Dataset content ::
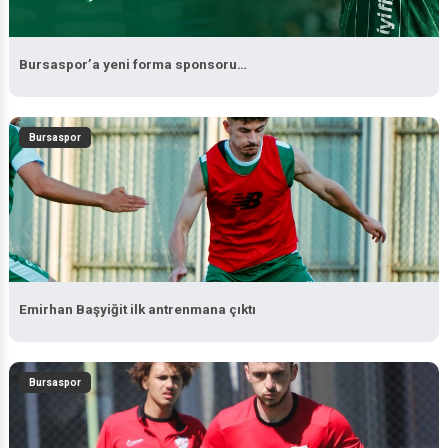
Bursaspor’a yeni forma sponsoru…
Bursaspor
Emirhan Başyiğit ilk antrenmana çıktı
Bursaspor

Work to complete :: Return the material as it stands. Leave out the pictures.

Result ::
Bursaspor’a yeni forma sponsoru…
Bursaspor
Emirhan Başyiğit ilk antrenmana çıktı
Bursaspor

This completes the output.